DigitalGlobe (NYSE:DGI) closed out a modestly successful year on something of a down note Friday, reporting a net loss for its fiscal fourth quarter 2016. The loss -- $9.3 million -- was primarily due to a $35.7 million charge to earnings, which DigitalGlobe was forced to record after refinancing its debt. Whatever the reason, though, the Q4 loss cut deeply into the profit DigitalGlobe would have earned for the year without it, limiting earnings growth to just 13.7% for the year.
Not that anyone cares about that. DigitalGlobe is getting bought out, and pretty soon, any quarterly earnings disappointments it is announcing will become somebody else's problem.
Friday's big news
That was the real news from last week: DigitalGlobe's decision to sell itself, lock, stock, and barrel, to Canadian acquirer MacDonald, Dettwiler & Associates.
As DigitalGlobe explained in a separate press release, it has now signed a "definitive merger agreement, pursuant to which MDA will acquire DigitalGlobe for US$35.00 per share in a combination of cash and stock." That works out to a purchase price of $2.4 billion for the company as a whole. MDA will also take on DigitalGlobe's $1.2 billion in net debt, resulting in a total enterprise value of $3.6 billion on the transaction.
Is this a good price, or a bad one? That depends on how you look at it. With DigitalGlobe's full-year results in hand, we can see that MDA's $35-per-share offer works out to a valuation of 3.3 times sales that MDA is paying, or more than 90 times earnings. That actually sounds quite generous.
For that matter, valued on cash profits, the transaction values DigitalGlobe stock at about 21.8 times free cash flow. While not as generous-sounding, even this smaller number seems more than an adequate price to pay for a stock like DigitalGlobe. After all, analysts on S&P Global Market Intelligence predict that on its own and unacquired, DigitalGlobe would struggle to grow at more than high-single-digit rates over the next five years.
Stock market reaction
Nonetheless, investors were quick to pan the news, selling off DigitalGlobe stock until, by close of trading, it sold for just $31.25 per share -- down 8.2% for the day, and nearly 11% below MDA's offer price. So why are people so upset?

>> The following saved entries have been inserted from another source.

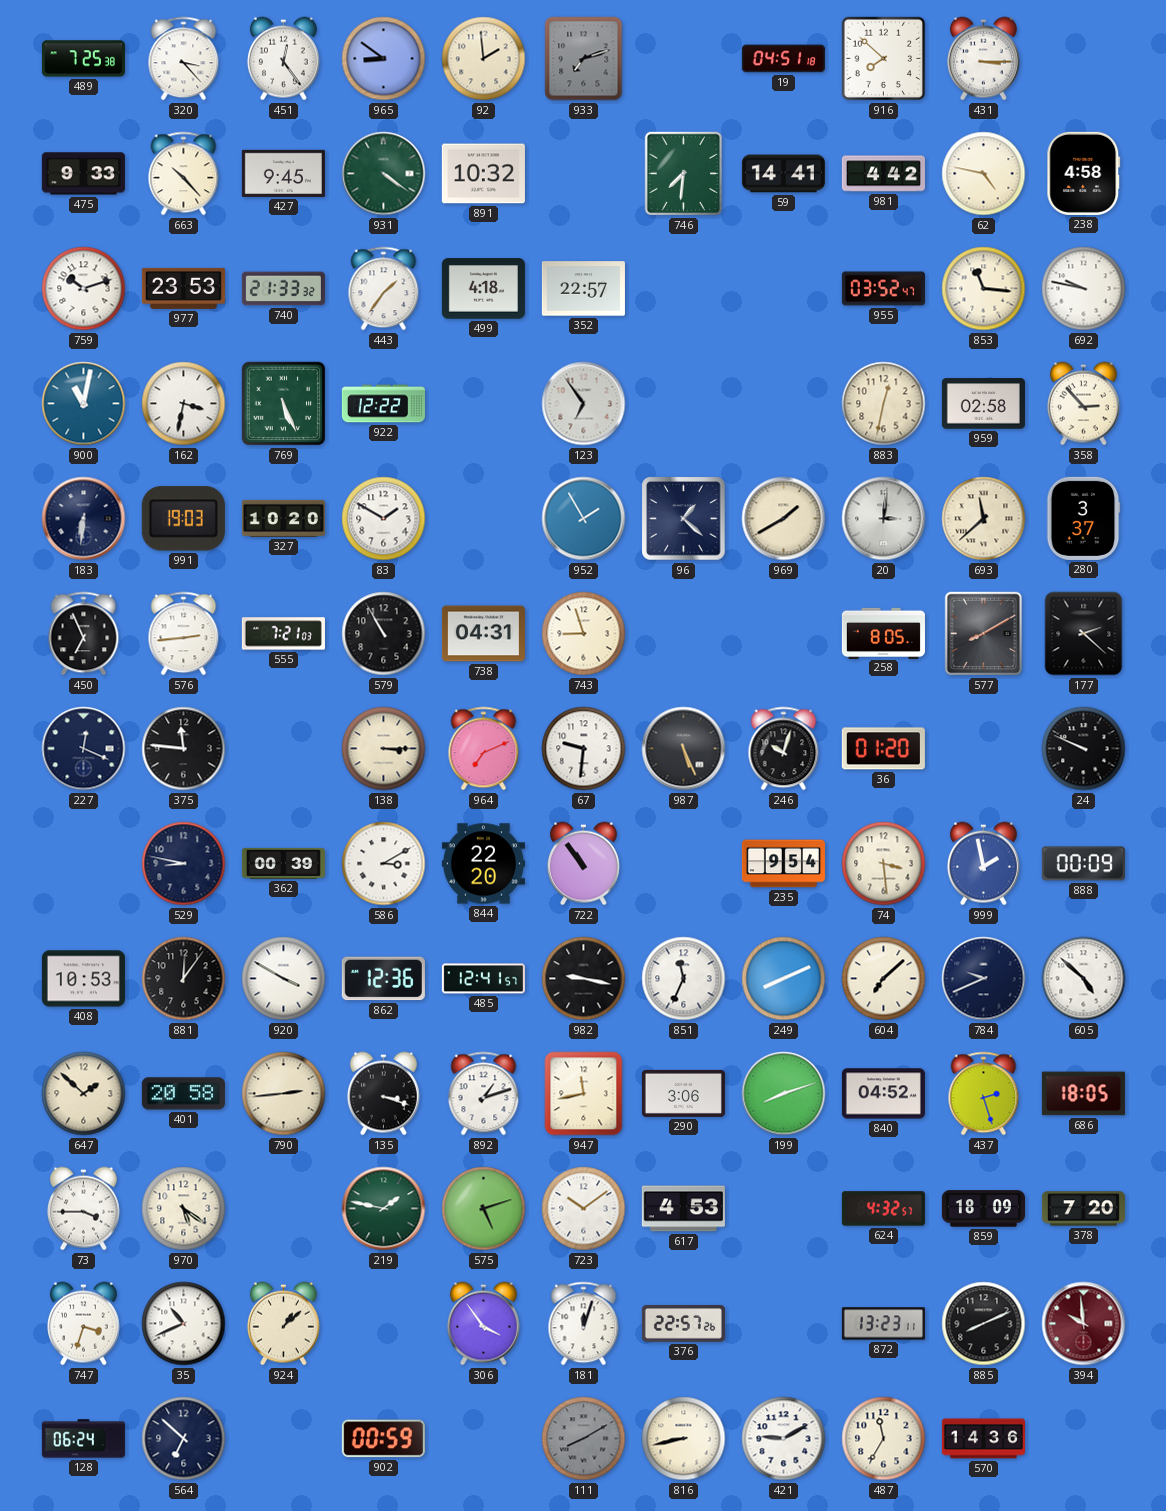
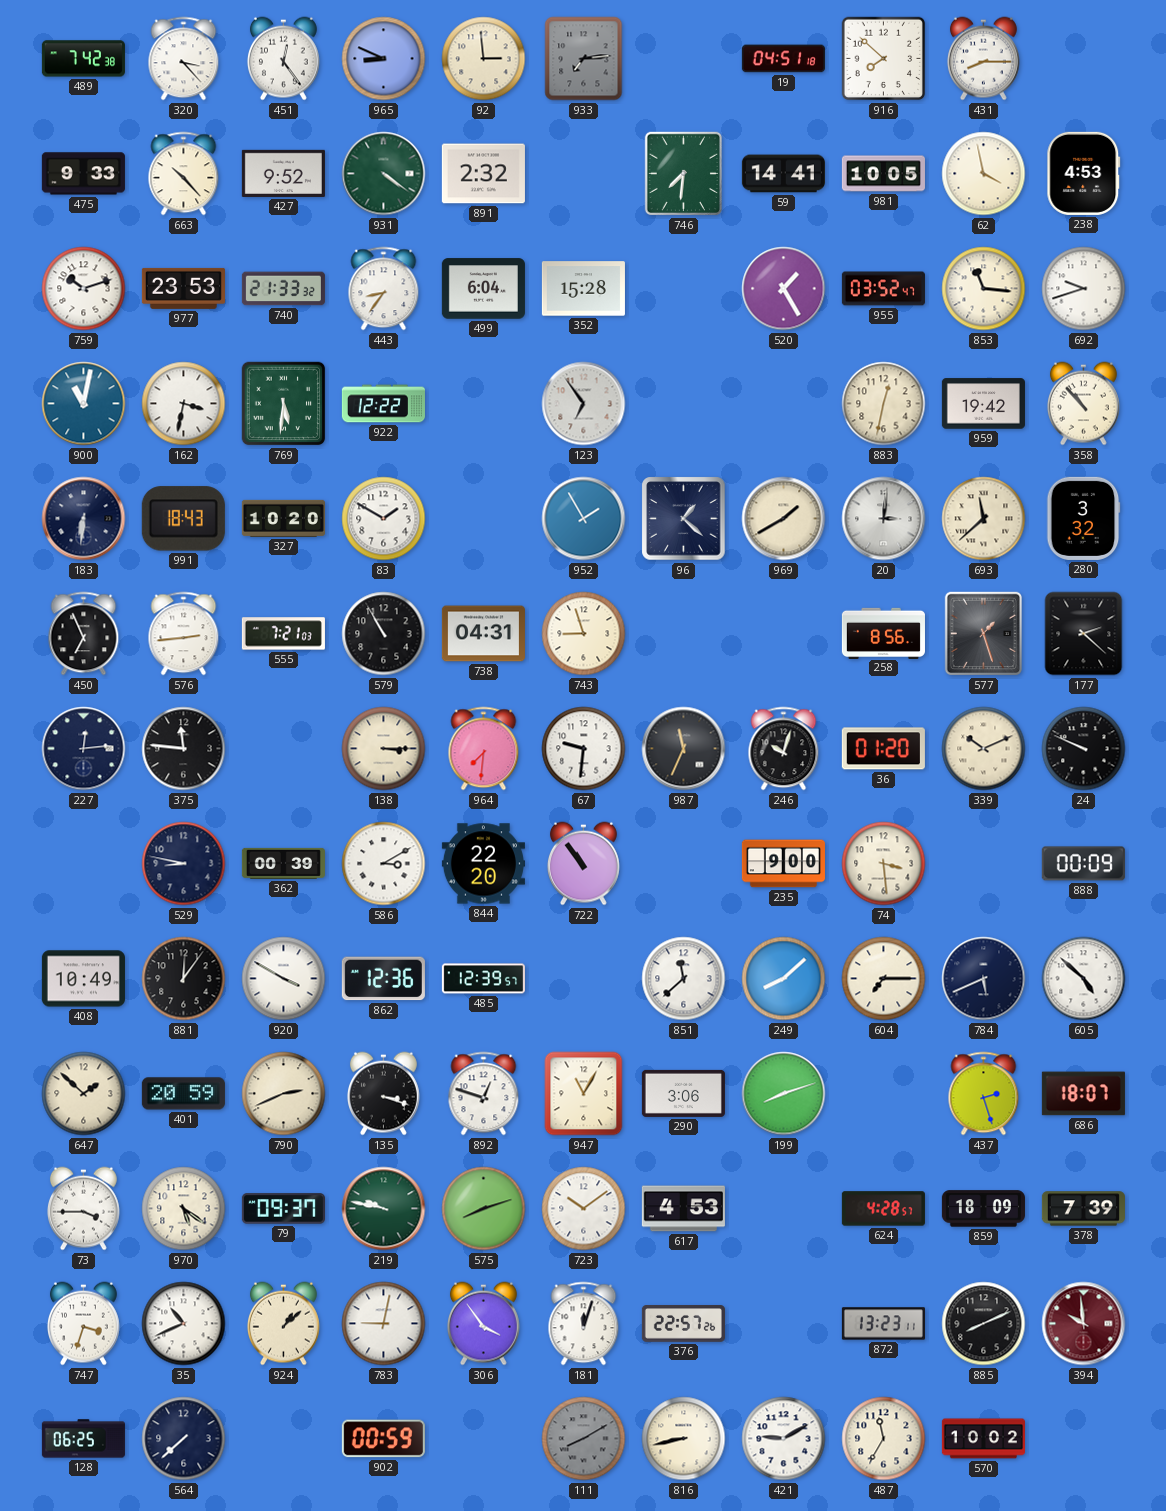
489: 7:25 -> 7:42
965: 8:51 -> 8:49
92: 1:59 -> 2:59
933: 7:12 -> 7:14
431: 3:15 -> 8:15
427: 9:45 -> 9:52
891: 10:32 -> 2:32
981: 4:42 -> 10:05
62: 4:47 -> 3:58
238: 4:58 -> 4:53
443: 1:36 -> 8:36
499: 4:18 -> 6:04
352: 22:57 -> 15:28
520: none -> 1:25
692: 9:47 -> 9:42
769: 5:26 -> 5:31
959: 02:58 -> 19:42
358: 2:53 -> 10:53
991: 19:03 -> 18:43
280: 3:37 -> 3:32
258: 8:05 -> 8:56
577: 8:10 -> 1:27
227: 12:19 -> 12:14
964: 7:11 -> 7:31
987: 5:26 -> 11:34
339: none -> 10:11
235: 9:54 -> 9:00
999: 1:58 -> none
408: 10:53 -> 10:49
485: 12:41 -> 12:39
982: 9:17 -> none
851: 11:34 -> 11:38
249: 8:11 -> 8:08
604: 7:08 -> 7:15
784: 9:41 -> 5:41
401: 20:58 -> 20:59
790: 2:44 -> 2:41
892: 1:12 -> 12:48
947: 11:43 -> 11:05
840: 04:52 -> none
686: 18:05 -> 18:07
79: none -> 09:37
219: 1:47 -> 9:47
575: 5:12 -> 8:12
624: 4:32 -> 4:28
378: 7:20 -> 7:39
783: none -> 9:02
128: 06:24 -> 06:25
564: 6:52 -> 7:38
570: 14:36 -> 10:02
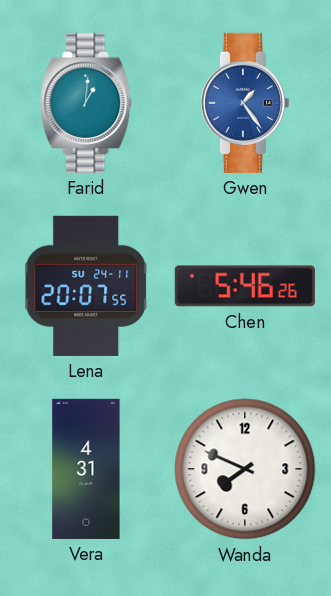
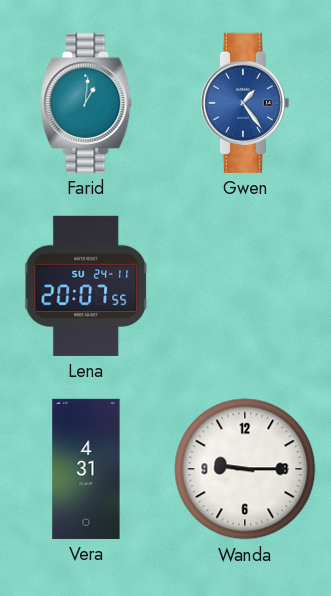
Chen: 5:46 -> none
Wanda: 7:49 -> 9:15
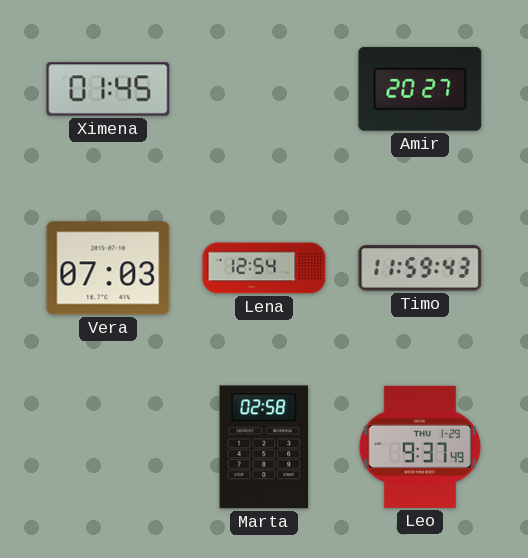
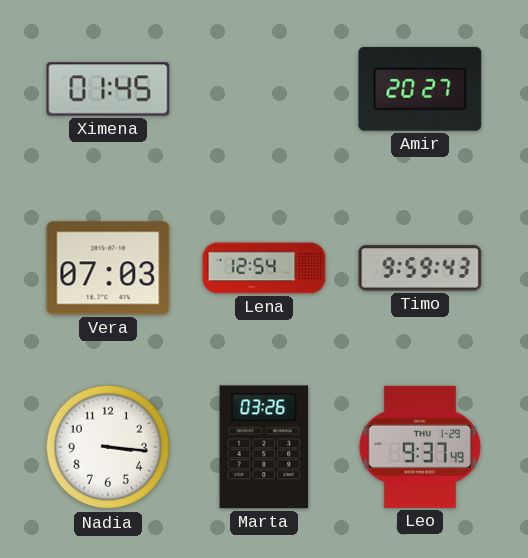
Timo: 11:59 -> 9:59
Nadia: none -> 3:16
Marta: 02:58 -> 03:26
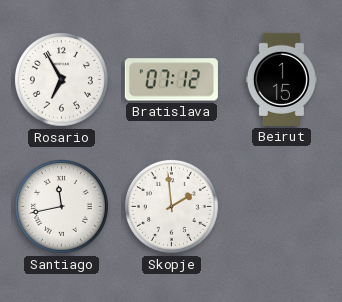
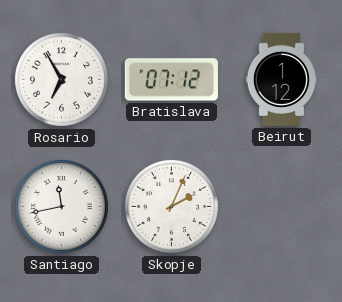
Beirut: 1:15 -> 1:12
Skopje: 1:59 -> 2:04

Clearly, it wasn't DigitalGlobe's earnings report that caused the sell-off. As I already explained, aside from the charge necessitated by DigitalGlobe's rolling over its debt, the results were actually not bad. And in any case, DigitalGlobe's financial performance will soon be MDA's problem to worry about -- not shareholders'.
So why did the stock sell off? Perhaps it was because rumors of DigitalGlobe's impending sale had been circulating for days, but those rumors posited a much higher sales price -- $3 billion before accounting for the net debt (or $4.2 billion with the debt). When it turned out that DigitalGlobe was selling itself for 14% below the most optimistic sales price that had been discussed -- well, that might help to explain why the stock promptly plummeted 8%.
To which I can only say: Count your blessings, and quit your grumbling, DigitalGlobe shareholders. Your stock's business wasn't exactly growing like wildfire solo, and it did just report a loss, after all. Perhaps you were hoping for a richer buyout price, but wishes aren't fishes -- and the buyout price management negotiated seems more than fair.